Renault's technical director James Allison says all Formula 1 teams will be forced to change their operation following the news that FIA is to clamp down on engine mapping use from the European Grand Prix.
F1 technical delegate Charlie Whiting wrote to all teams to inform them they will no longer be allowed to change engine maps between qualifying and the race from this weekend's grand prix at Valencia. The move is aimed at stopping teams from running an extreme engine map for qualifying. That follows on from the announcement that an effective ban on off-throttle use of blown diffusers will be introduced from next month's British Grand Prix.
Although there are suggestions that the changes are aimed particularly at slowing Red Bull Racing down, Allison said on Tuesday that it will affect all teams.
"The FIA's note will cause all teams, whether or not they use a blown floor, to change their operation," said Allison. "The headline changes for the Silverstone GP are as follows: when the driver lifts his foot fully off the throttle pedal, then the ECU maps must be set up so that the engine [for all intents and purposes] closes the throttle – previously it was possible to configure the engine maps to leave the throttle open and reduce the engine power by other means.
"Furthermore, when the driver lifts fully off the throttle, the ECU maps must be configured to cut off the fuel supply to the engine – this is intended to prevent so-called 'hot blowing' where the energy of the exhaust gas is increased by combustion."
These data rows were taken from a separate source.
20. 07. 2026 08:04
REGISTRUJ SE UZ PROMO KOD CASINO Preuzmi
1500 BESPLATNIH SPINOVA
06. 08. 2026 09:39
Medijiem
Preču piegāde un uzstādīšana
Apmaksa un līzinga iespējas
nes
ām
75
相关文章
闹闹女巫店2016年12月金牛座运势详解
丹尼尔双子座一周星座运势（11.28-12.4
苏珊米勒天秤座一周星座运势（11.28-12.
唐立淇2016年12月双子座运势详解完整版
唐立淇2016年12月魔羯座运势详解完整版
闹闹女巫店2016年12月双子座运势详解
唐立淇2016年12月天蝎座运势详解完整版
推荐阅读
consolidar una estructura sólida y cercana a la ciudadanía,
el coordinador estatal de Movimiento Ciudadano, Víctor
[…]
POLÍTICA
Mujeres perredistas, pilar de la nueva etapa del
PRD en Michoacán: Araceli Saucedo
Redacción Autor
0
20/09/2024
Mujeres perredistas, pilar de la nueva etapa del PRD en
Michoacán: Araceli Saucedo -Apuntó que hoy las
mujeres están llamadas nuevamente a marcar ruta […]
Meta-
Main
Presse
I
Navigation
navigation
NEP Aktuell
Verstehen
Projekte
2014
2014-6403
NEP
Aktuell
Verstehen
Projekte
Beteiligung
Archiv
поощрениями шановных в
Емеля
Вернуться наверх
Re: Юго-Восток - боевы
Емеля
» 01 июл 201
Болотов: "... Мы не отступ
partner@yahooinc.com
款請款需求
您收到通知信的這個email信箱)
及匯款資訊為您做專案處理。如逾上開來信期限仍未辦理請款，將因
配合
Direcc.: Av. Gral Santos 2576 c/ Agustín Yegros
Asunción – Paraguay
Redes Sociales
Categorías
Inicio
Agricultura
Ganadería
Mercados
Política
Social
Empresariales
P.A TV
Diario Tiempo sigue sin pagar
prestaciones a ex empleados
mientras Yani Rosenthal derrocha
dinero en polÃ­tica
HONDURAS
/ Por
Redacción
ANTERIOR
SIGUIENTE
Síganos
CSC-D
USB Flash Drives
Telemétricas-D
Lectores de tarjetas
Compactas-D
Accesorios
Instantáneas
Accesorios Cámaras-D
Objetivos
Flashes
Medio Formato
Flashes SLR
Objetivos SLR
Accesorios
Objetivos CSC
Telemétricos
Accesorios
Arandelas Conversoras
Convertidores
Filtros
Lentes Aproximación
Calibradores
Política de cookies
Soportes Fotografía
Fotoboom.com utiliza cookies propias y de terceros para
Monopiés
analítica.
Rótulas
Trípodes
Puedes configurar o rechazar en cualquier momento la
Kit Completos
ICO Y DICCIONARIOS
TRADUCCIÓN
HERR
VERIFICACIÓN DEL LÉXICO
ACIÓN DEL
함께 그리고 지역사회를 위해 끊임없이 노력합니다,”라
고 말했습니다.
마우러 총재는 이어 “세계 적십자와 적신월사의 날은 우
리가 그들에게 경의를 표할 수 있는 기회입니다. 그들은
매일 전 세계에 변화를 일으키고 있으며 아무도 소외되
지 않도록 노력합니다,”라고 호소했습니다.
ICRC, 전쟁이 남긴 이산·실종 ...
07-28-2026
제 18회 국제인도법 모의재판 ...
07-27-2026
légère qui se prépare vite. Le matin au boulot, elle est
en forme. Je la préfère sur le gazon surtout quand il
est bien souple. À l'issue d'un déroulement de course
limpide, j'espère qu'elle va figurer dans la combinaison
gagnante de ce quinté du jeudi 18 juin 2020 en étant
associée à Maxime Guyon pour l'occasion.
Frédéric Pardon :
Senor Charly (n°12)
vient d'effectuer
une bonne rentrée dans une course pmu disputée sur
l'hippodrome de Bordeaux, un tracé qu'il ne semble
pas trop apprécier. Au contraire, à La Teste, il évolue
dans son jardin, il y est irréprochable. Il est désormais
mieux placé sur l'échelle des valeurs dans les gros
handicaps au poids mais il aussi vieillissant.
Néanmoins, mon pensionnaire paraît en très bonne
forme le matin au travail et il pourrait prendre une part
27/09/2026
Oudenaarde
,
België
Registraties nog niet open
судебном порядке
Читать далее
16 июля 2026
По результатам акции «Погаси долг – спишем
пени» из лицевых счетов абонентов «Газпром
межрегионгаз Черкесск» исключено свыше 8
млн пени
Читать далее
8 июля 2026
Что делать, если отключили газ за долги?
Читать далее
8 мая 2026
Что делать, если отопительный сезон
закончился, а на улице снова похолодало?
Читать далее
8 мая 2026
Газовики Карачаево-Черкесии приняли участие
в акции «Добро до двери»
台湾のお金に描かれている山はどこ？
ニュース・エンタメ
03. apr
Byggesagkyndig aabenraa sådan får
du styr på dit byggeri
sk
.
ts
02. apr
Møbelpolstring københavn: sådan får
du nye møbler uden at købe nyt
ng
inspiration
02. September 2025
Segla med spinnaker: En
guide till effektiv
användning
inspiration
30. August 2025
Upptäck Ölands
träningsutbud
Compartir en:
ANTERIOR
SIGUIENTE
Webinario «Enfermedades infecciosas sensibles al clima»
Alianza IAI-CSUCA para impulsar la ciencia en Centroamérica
Allison, whose team pioneered the radical forward-exit exhausts this year, conceded it was difficult to know how the changes will affect the performance of its car.
"It is not easy to judge the effect of this change on our competitiveness. The loss for each blown floor car will come from two separate effects – how much downforce will you lose and, in addition, how much will the loss of this downforce upset the balance of the car?
"All blown floor cars will lose downforce under braking as a result of these new restrictions. Some teams will lose more and some teams less; it is hard to know exactly what relative loss LRGP will suffer. However, it is possible that we will suffer less on the balance shift side of the equation because our forward exit exhausts produce their effect quite near the middle of the car. This means that as the exhaust blow waxes and wanes, it does not really disturb the aero balance of the car too much.
"With a rearward blower, the downforce from the exhaust is all generated at the rear axle. As the new rules reduce the blowing effect on corner entry much more than corner exit, it is possible that the rearward blowers will tend to suffer more nervousness under braking and more understeer on exit as a result of the new restrictions. We will find out in Silverstone."
He also made it clear his team is against changing the rules during the season.
"We would have preferred the status quo to remain for the rest of the season," Allison added.